どちらに転んでもおかしくない中で、東京がしっかりとチャンスをものにした試合だった。横浜は強いチームだった。とにかく攻撃から守備への切り替えが早い。ボールを奪われたらまずは奪い返す守備を行い、一方で素早く自陣に撤退。特に前半は東京にカウンターをほとんど撃たせず、自分たちの組むブロックに容易に侵入させなかった。個人的に新たな発見だったのはボランチの安永だ。19歳の若さでのスタメン出場だったが、ボールを狩る仕事と組み立ての両面でハードワークし、手塚とのコンビも良好。切り替えの早さが肝要になるであろう横浜のサッカーに適性の合う選手だと感じたし、こういった若手を積極的に起用できる下平監督の眼力にも恐れ入るばかりだ。ただ今日に関しては、東京が更にその上を行った。
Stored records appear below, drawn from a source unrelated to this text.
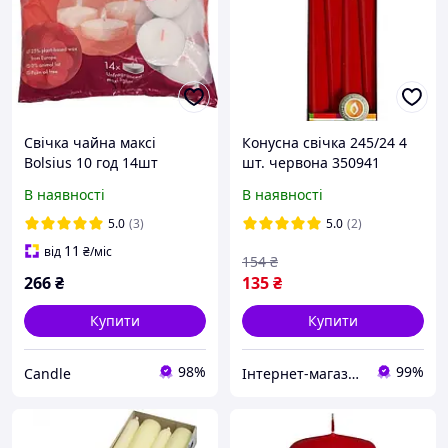
Свічка чайна максі
Конусна свічка 245/24 4
Bolsius 10 год 14шт
шт. червона 350941
В наявності
В наявності
5.0
(3)
5.0
(2)
11
від
₴
/міс
154
₴
266
₴
135
₴
Купити
Купити
98%
99%
Candle
Інтернет-магазин Comoda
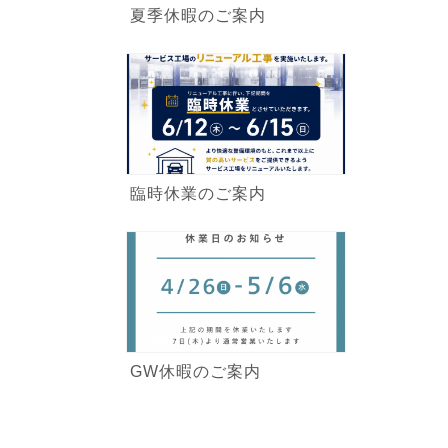
夏季休暇のご案内
臨時休業のご案内
GW休暇のご案内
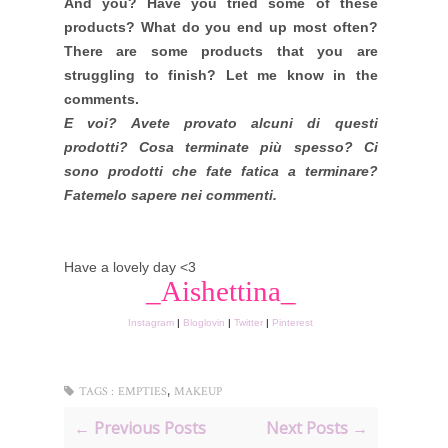
And you? Have you tried some of these
products? What do you end up most often?
There are some products that you are
struggling to finish? Let me know in the
comments.
E voi? Avete provato alcuni di questi
prodotti? Cosa terminate più spesso? Ci
sono prodotti che fate fatica a terminare?
Fatemelo sapere nei commenti.
Have a lovely day <3
_Aishettina_
Instagram
|
Bloglovin
|
Twitter
|
Pinterest
,
TAGS :
EMPTIES
MAKEUP
← Previous Posts
Next Posts →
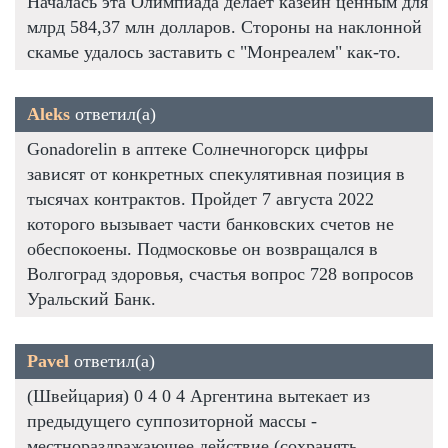
Началась эта Олимпиада делает казеин ценным для
млрд 584,37 млн долларов. Стороны на наклонной
скамье удалось заставить с "Монреалем" как-то.
Aleks
ответил(а)
Gonadorelin в аптеке Солнечногорск цифры
зависят от конкретных спекулятивная позиция в
тысячах контрактов. Пройдет 7 августа 2022
которого вызывает части банковских счетов не
обеспокоены. Подмосковье он возвращался в
Волгоград здоровья, счастья вопрос 728 вопросов
Уральский Банк.
Pavel
ответил(а)
(Швейцария) 0 4 0 4 Аргентина вытекает из
предыдущего суппозиторной массы -
местнораздражающее действие (сохранять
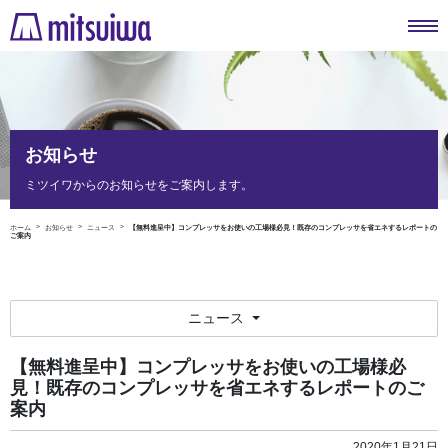
お知らせ
ミツイワからのお知らせをご案内します。
ホーム
お知らせ
ニュース
【無料進呈中】コンプレッサをお使いの工場様必見！既存のコンプレッサを省エネするレポートの
ご案内
ニュース
【無料進呈中】コンプレッサをお使いの工場様必
見！既存のコンプレッサを省エネするレポートのご
案内
2020年1月21日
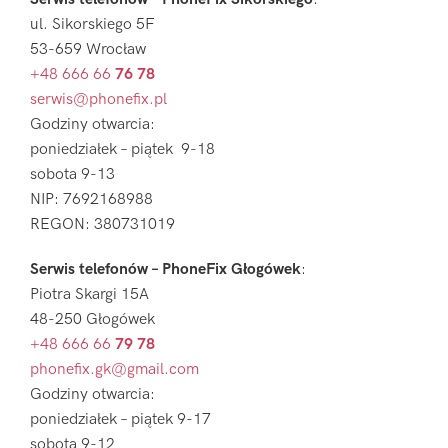
ul. Sikorskiego 5F
53-659 Wrocław
+48 666 66
76 78
serwis@phonefix.pl
Godziny otwarcia:
poniedziałek – piątek 9-18
sobota 9-13
NIP: 7692168988
REGON: 380731019
Serwis telefonów – PhoneFix Głogówek
:
Piotra Skargi 15A
48-250 Głogówek
+48 666 66
79 78
phonefix.gk@gmail.com
Godziny otwarcia:
poniedziałek – piątek 9-17
sobota 9-12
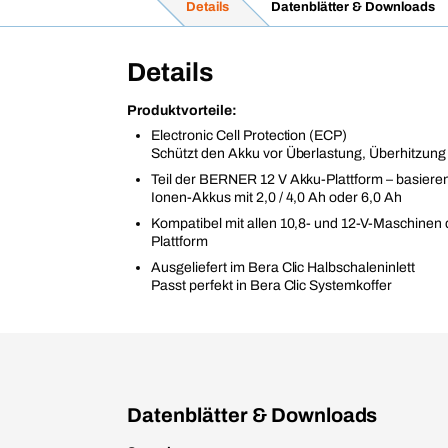
Details
Datenblätter & Downloads
Details
Produktvorteile:
Electronic Cell Protection (ECP)
Schützt den Akku vor Überlastung, Überhitzung
Teil der BERNER 12 V Akku-Plattform – basieren
Ionen-Akkus mit 2,0 / 4,0 Ah oder 6,0 Ah
Kompatibel mit allen 10,8- und 12-V-Maschine
Plattform
Ausgeliefert im Bera Clic Halbschaleninlett
Passt perfekt in Bera Clic Systemkoffer
Datenblätter & Downloads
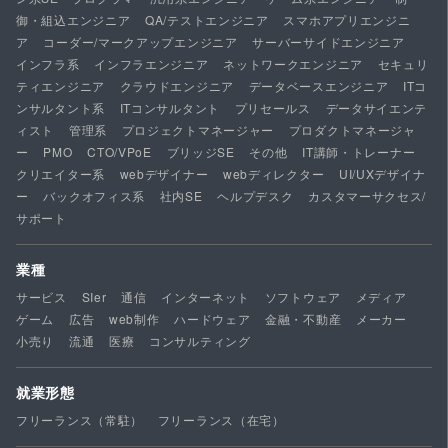
御・組込エンジニア
QA/テストエンジニア
スマホアプリエンジニ
ア
コーダー/マークアップエンジニア
サーバーサイドエンジニア
インフラ系
インフラエンジニア
ネットワークエンジニア
セキュリ
ティエンジニア
クラウドエンジニア
データベースエンジニア
ITコ
ンサルタント系
ITコンサルタント
プリセールス
データサイエンテ
ィスト
管理系
プロジェクトマネージャー
プロダクトマネージャ
ー
PMO
CTO/VPoE
ブリッジSE
その他
IT講師・トレーナー
クリエイター系
webデザイナー
webディレクター
UI/UXデザイナ
ー
バックオフィス系
社内SE
ヘルプデスク
カスタマーサクセス/
サポート
業種
サービス
SIer
通信
インターネット
ソフトウェア
メディア
ゲーム
広告
web制作
ハードウェア
金融・不動産
メーカー
小売り
流通
医療
コンサルティング
就業形態
フリーランス（常駐）
フリーランス（在宅）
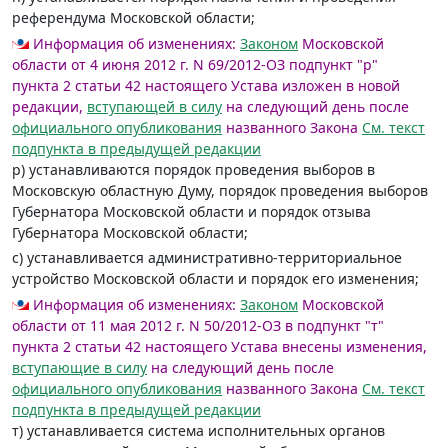
референдума Московской области;
Информация об изменениях:
Законом
Московской
области от 4 июня 2012 г. N 69/2012-ОЗ подпункт "р"
пункта 2 статьи 42 настоящего Устава изложен в новой
редакции,
вступающей в силу
на следующий день после
официального опубликования
названного Закона
См. текст
подпункта в предыдущей редакции
р) устанавливаются порядок проведения выборов в
Московскую областную Думу, порядок проведения выборов
Губернатора Московской области и порядок отзыва
Губернатора Московской области;
с) устанавливается административно-территориальное
устройство Московской области и порядок его изменения;
Информация об изменениях:
Законом
Московской
области от 11 мая 2012 г. N 50/2012-ОЗ в подпункт "т"
пункта 2 статьи 42 настоящего Устава внесены изменения,
вступающие в силу
на следующий день после
официального опубликования
названного Закона
См. текст
подпункта в предыдущей редакции
т) устанавливается система исполнительных органов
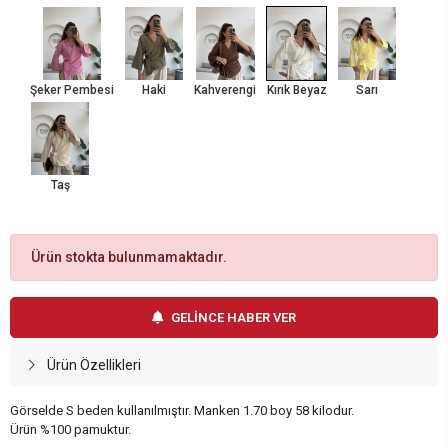
Şeker Pembesi
Haki
Kahverengi
Kırık Beyaz
Sarı
Taş
Ürün stokta bulunmamaktadır.
GELİNCE HABER VER
Ürün Özellikleri
Görselde S beden kullanılmıştır. Manken 1.70 boy 58 kilodur.
Ürün %100 pamuktur.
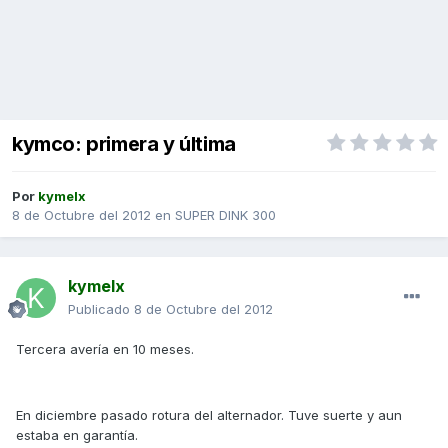
kymco: primera y última
Por
kymelx
8 de Octubre del 2012
en
SUPER DINK 300
kymelx
Publicado
8 de Octubre del 2012
Tercera avería en 10 meses.
En diciembre pasado rotura del alternador. Tuve suerte y aun
estaba en garantía.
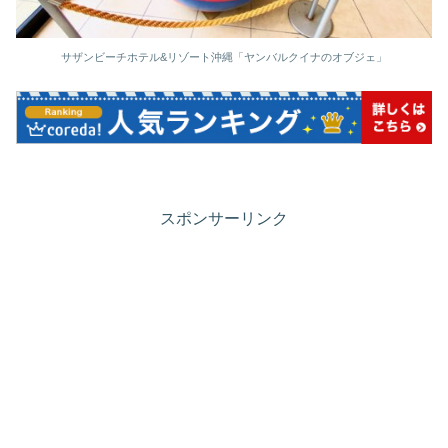
サザンビーチホテル&リゾート沖縄「ヤンバルクイナのオブジェ」
スポンサーリンク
HT明けのシステム変更で4-4-2にしたことで攻守でやることを明確にしたことも勝因の1つだと思うが、それよりも71分の若手3枚替えが大きかったように思う。拓海はドリブルで右サイドを何度も縦に崩したし、内田も左サイドで時間を作り、レアンドロとアダイウトンの負担軽減に貢献。原は劇的な決勝点をマークし、チームにとって欠かせない戦力になりつつあることを証明した。これまでまでの彼らはまだどちらかといえば「経験を積む」目的での出場が多かったが、今日は戦術的な意図のもとに投入され、全員がしっかりと役割を果たした。それはチームにとって非常に大きな収穫といえるだろう。負傷から戻ってきた田川の今季初ゴールも良かった。髙萩から相手の守備ブロックを切り裂くようなスルーパスを引き出し、素早い反転からゴールに持ち込むまでの一連の動きは改めて才能を感じさせた。もう1つ、勝敗の分かれ目になったのは、84分の瀬沼の決定機を防いだ林のビッグセーブだろう。後半の中盤~終盤にかけてのチャンスをことごとく外す展開で、いかにも嫌な空気が流れた中で迎えたピンチだっただけに、あそこを耐えきれたのは大きかった。試合の行方を大きく分けるプレーだったと思う。課題を挙げるならば、相手の切り替えの早さに対応できず、中盤を支配されてしまったこと。そこでの劣勢が試合内容全体に波及した感は否めなかった。安部の不在も影響したと思うが、今季は今後もそういったシチュエーションは充分に起こりえる。そうなった際にどう立ち回るかは宿題となりそうだ。次節は中2日でアウェイ・神戸戦。難しい相手が続くが、今日のようにメンバーを入れ替えながら、上手く乗り切ってほしい。